*Task description*:
Only lines containing "Календари" belong in the answer, each copied from the entries below.
───── Entries shown
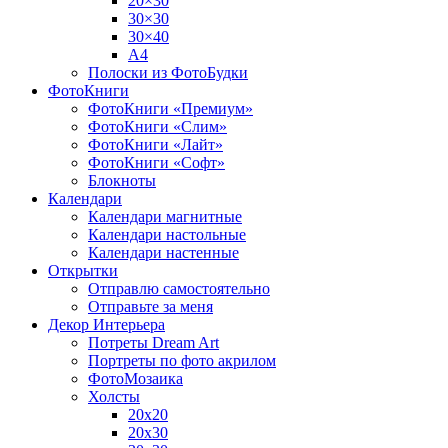
20×30
30×30
30×40
A4
Полоски из ФотоБудки
ФотоКниги
ФотоКниги «Премиум»
ФотоКниги «Слим»
ФотоКниги «Лайт»
ФотоКниги «Софт»
Блокноты
Календари
Календари магнитные
Календари настольные
Календари настенные
Открытки
Отправлю самостоятельно
Отправьте за меня
Декор Интерьера
Потреты Dream Art
Портреты по фото акрилом
ФотоМозаика
Холсты
20х20
20х30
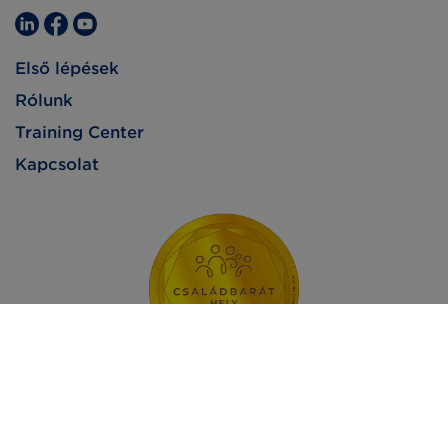
Első lépések
Rólunk
Training Center
Kapcsolat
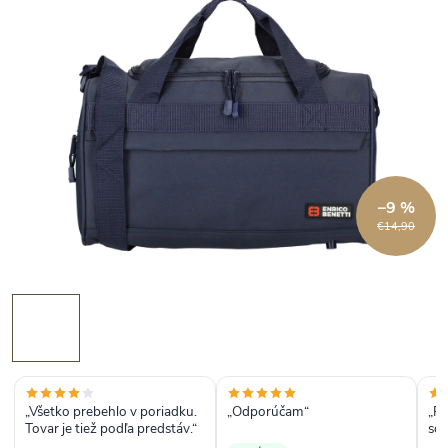
–9 %
€14,90
„Všetko prebehlo v poriadku.
„Odporúčam“
„Rý
Tovar je tiež podľa predstáv.“
so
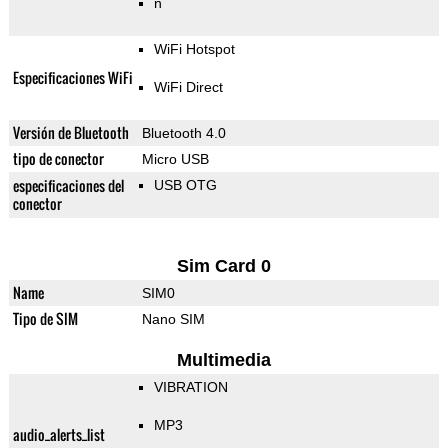
n
WiFi Hotspot
Especificaciones WiFi
WiFi Direct
Versión de Bluetooth
Bluetooth 4.0
tipo de conector
Micro USB
especificaciones del
USB OTG
conector
Sim Card 0
Name
SIM0
Tipo de SIM
Nano SIM
Multimedia
VIBRATION
MP3
audio_alerts_list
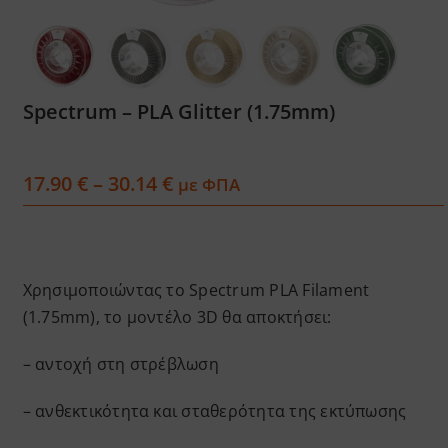
Services
Academy
Spectrum – PLA Glitter (1.75mm)
Software
Price
17.90
€
–
30.14
€
με ΦΠΑ
range:
17.90 €
Blog
through
30.14 €
Χρησιμοποιώντας το Spectrum PLA Filament
Επικοινωνία
(1.75mm), το μοντέλο 3D θα αποκτήσει:
– αντοχή στη στρέβλωση
– ανθεκτικότητα και σταθερότητα της εκτύπωσης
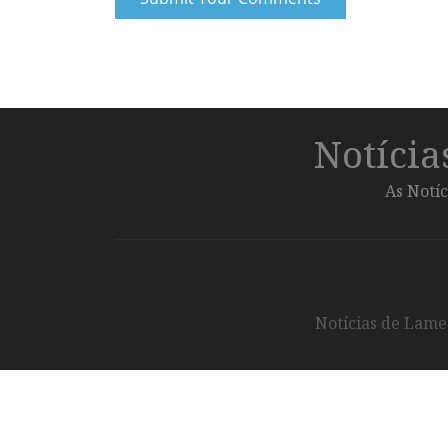
Notíci
As Notíc
Notícias de Lameg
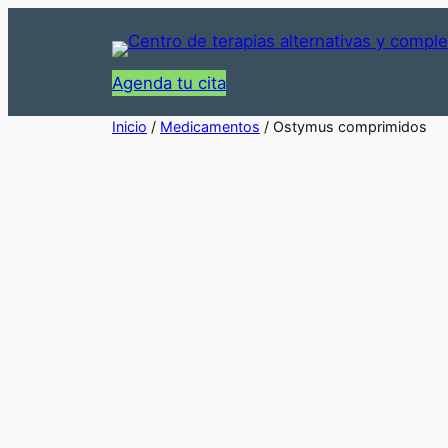
Saltar
al
contenido
Agenda tu cita
Inicio
/
Medicamentos
/ Ostymus comprimidos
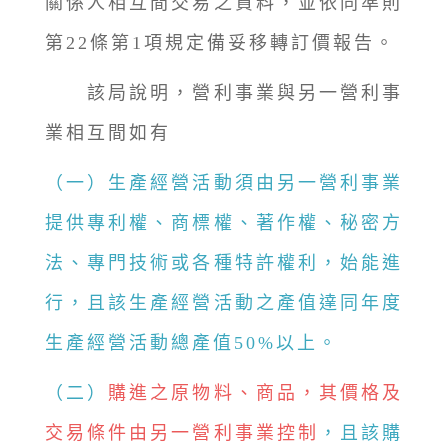
關係人相互間交易之資料，並依同準則
第22條第1項規定備妥移轉訂價報告。
該局說明，營利事業與另一營利事
業相互間如有
（一）生產經營活動須由另一營利事業
提供專利權、商標權、著作權、秘密方
法、專門技術或各種特許權利，始能進
行，且該生產經營活動之產值達同年度
生產經營活動總產值50%以上。
（二）
購進之原物料、商品，其價格及
交易條件由另一營利事業控制
，且該購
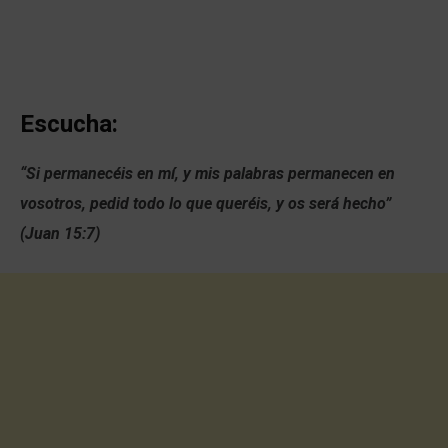
Escucha:
“Si permanecéis en mí, y mis palabras permanecen en
vosotros, pedid todo lo que queréis, y os será hecho”
(Juan 15:7)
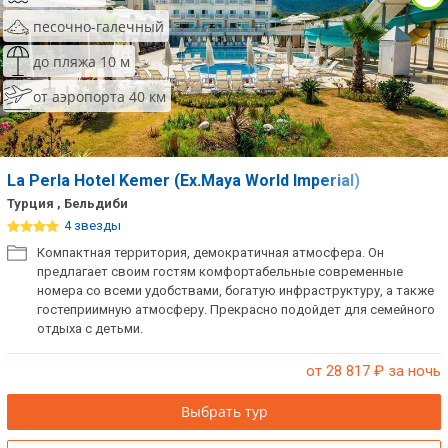
песочно-галечный
до пляжа 10 м
от аэропорта 40 км
La Perla Hotel Kemer (Ex.Maya World Imperial)
Турция , Бельдиби
4 звезды
Компактная территория, демократичная атмосфера. Он
предлагает своим гостям комфортабельные современные
номера со всеми удобствами, богатую инфраструктуру, а также
гостеприимную атмосферу. Прекрасно подойдет для семейного
отдыха с детьми.
от 28 817
₽ за ночь
Выбрать тур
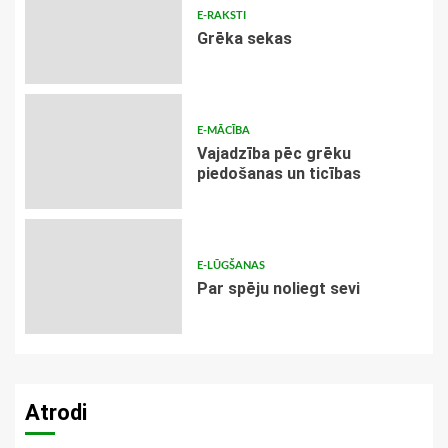
E-RAKSTI
Grēka sekas
E-MĀCĪBA
Vajadzība pēc grēku
piedošanas un ticības
E-LŪGŠANAS
Par spēju noliegt sevi
Atrodi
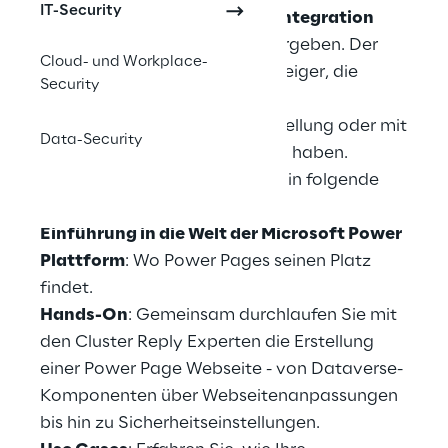
IT-Security
Möglichkeiten sich durch die
Integration
von Künstlicher Intelligenz
ergeben. Der
Cloud- und Workplace-
Workshop richtet sich an Einsteiger, die
Security
bisher keine Erfahrung in der
Webseitenerstellung, App-Erstellung oder mit
Data-Security
der Microsoft Power Plattform haben.
Der Workshop bietet Einblicke in folgende
Bereiche:
Einführung in die Welt der Microsoft Power
Plattform
: Wo Power Pages seinen Platz
findet.
Hands-On
: Gemeinsam durchlaufen Sie mit
den Cluster Reply Experten die Erstellung
einer Power Page Webseite - von Dataverse-
Komponenten über Webseitenanpassungen
bis hin zu Sicherheitseinstellungen.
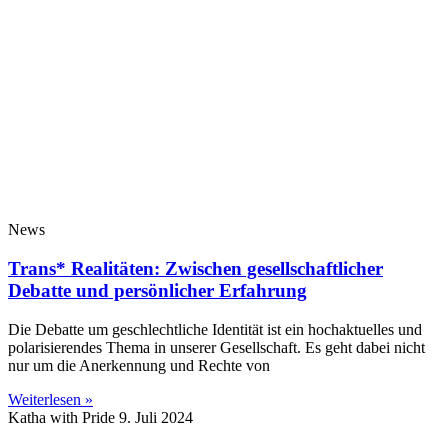
News
Trans* Realitäten: Zwischen gesellschaftlicher
Debatte und persönlicher Erfahrung
Die Debatte um geschlechtliche Identität ist ein hochaktuelles und
polarisierendes Thema in unserer Gesellschaft. Es geht dabei nicht
nur um die Anerkennung und Rechte von
Weiterlesen »
Katha with Pride
9. Juli 2024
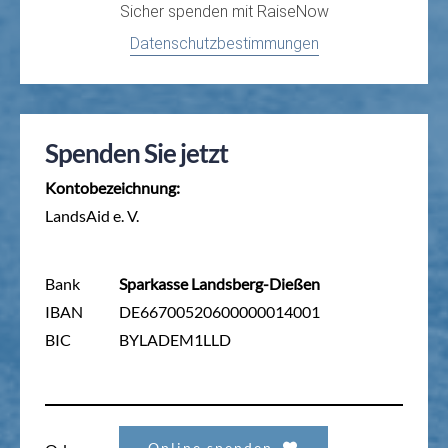
Sicher spenden mit
RaiseNow
Datenschutzbestimmungen
Spenden Sie jetzt
Kontobezeichnung:
LandsAid e. V.
Bank
Sparkasse Landsberg-Dießen
IBAN
DE66700520600000014001
BIC
BYLADEM1LLD
Online spenden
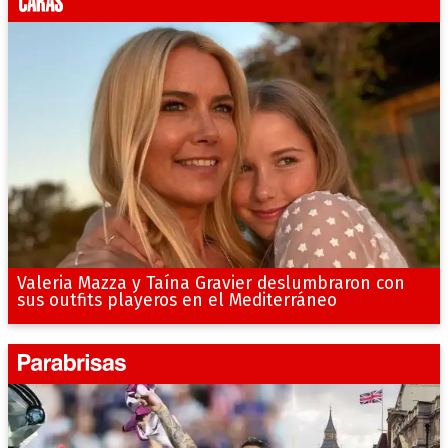
Valeria Mazza y Taína Gravier deslumbraron con
sus outfits playeros en el Mediterráneo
──────────
*Reply to the task*:
Календари
Календари магнитные
Календари настольные
Календари настенные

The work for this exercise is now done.